Colchester is a community and unincorporated place in Southwestern Ontario, the southernmost settlement on mainland Canada, and the southernmost point with the exception of Point Pelee National Park. It is located on the north shore of Lake Erie, approximately  south of the town of Harrow. Colchester was formerly part of the Township of Colchester South and is now a part of the amalgamated Town of Essex within the County of Essex. Colchester shares its postal code with Harrow as N0R 1G0.

Europeans began to settle in Colchester in the 18th century. Many United Empire Loyalists leaving the United States around the time of the American Revolutionary War were given land grants in Colchester. Some of names of these pioneers can still be found today in the names of residents throughout the region including: Snider, Huffman, Ferris, Hutchins, Iler, McCormick, Quick, and Tofflemire. One such Loyalist was John Snider of Pennsylvania. In 1798 Snider was given Lot 82 along the lakefront and built a home for his family just west of the village. As the oldest known structure along Lake Erie's shoreline, the house was completed in 1813 and a letter from the time indicates that men were working on the home's roof as cannons roared during the Battle of Lake Erie.

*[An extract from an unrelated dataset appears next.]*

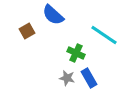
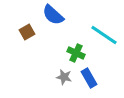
brown square: moved 1 px down
gray star: moved 3 px left, 1 px up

The area was also a destination for slaves escaping the U.S. via the Underground Railroad in the mid-19th century, and for freed slaves during and after the American Civil War. In the 1870s a church was built along Dunn Road by many pioneering blacks, and it was named Zion African Methodist Episcopal (AME) Church. The church's cemetery still stands today on the western edge of the Road. Colchester was also the birthplace and hometown of railroad engineer and inventor Elijah McCoy, whose work was granted 45 patents in the US.

Today, in addition to its many lakeside cottages, Colchester is home to several hundred year-round residents who have converted older homes and built new ones. Restaurants, a public beach, and a marina have been an important part of Colchester for some years now. The population is approximately 900.

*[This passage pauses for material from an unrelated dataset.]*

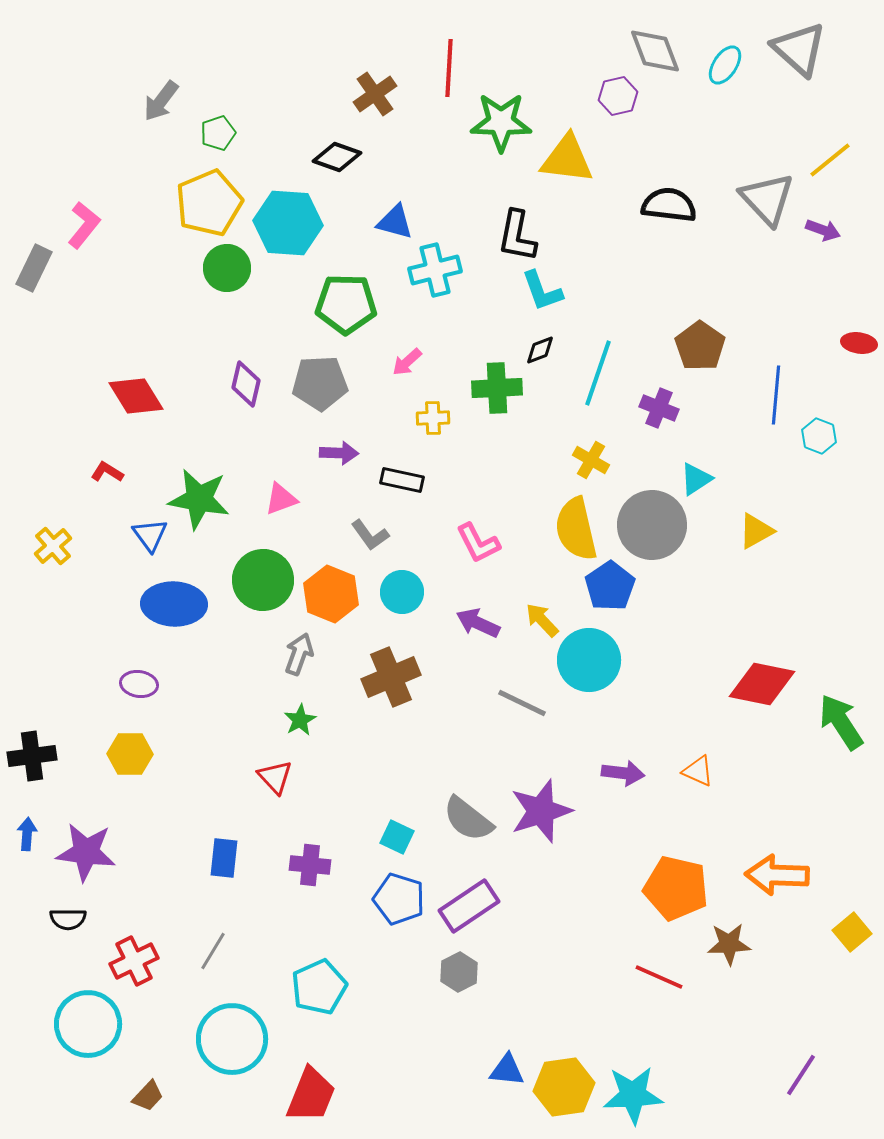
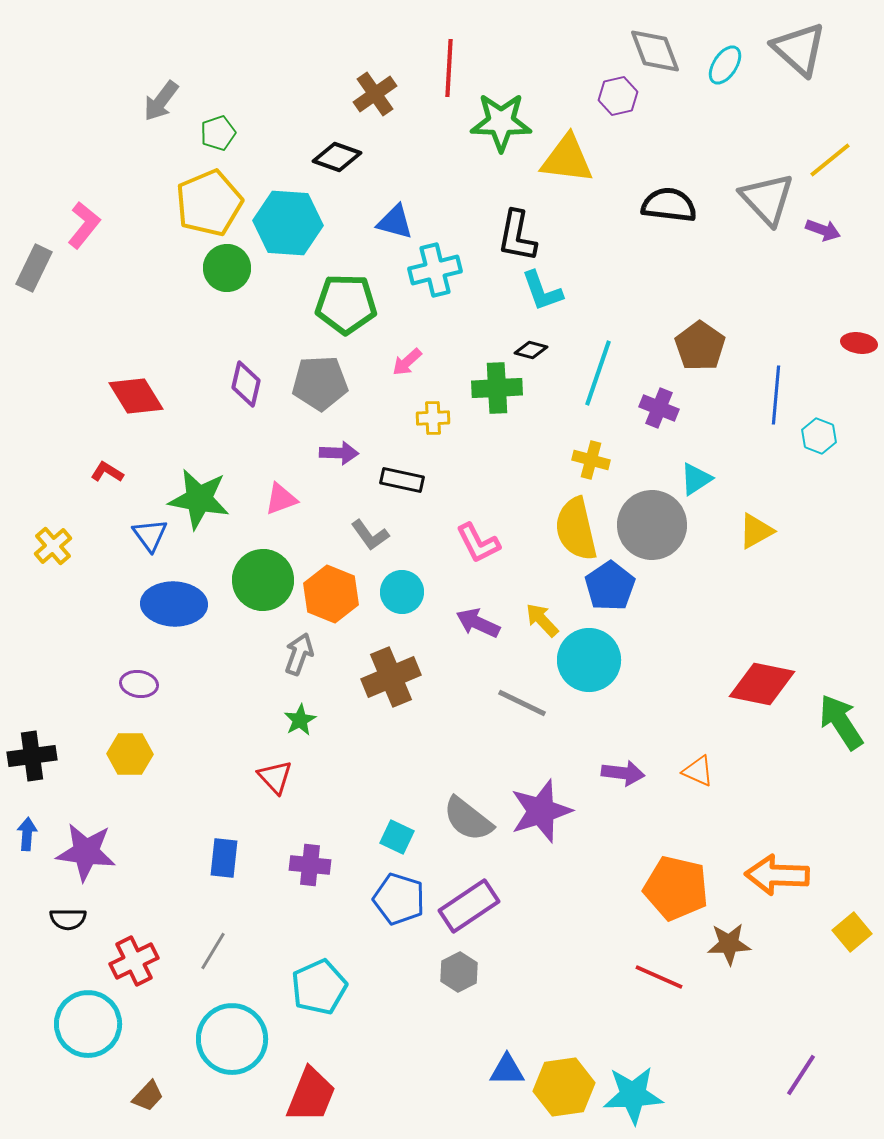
black diamond at (540, 350): moved 9 px left; rotated 36 degrees clockwise
yellow cross at (591, 460): rotated 15 degrees counterclockwise
blue triangle at (507, 1070): rotated 6 degrees counterclockwise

Colchester lies along the southernmost road on mainland Canada, County Road 50, and has recently become a tourist destination because of the nearby wineries, the beach and harbour, and the scenery of the area. Every year, the village plays host to the "Colchester Villagefest" and "Explore the Shore", which are aimed at attracting visitors to the venues and attractions along the historic lakefront road. The village is also home to Christ Church Colchester (Anglican) which has a long history dating back to the beginnings of Colchester as a settlement.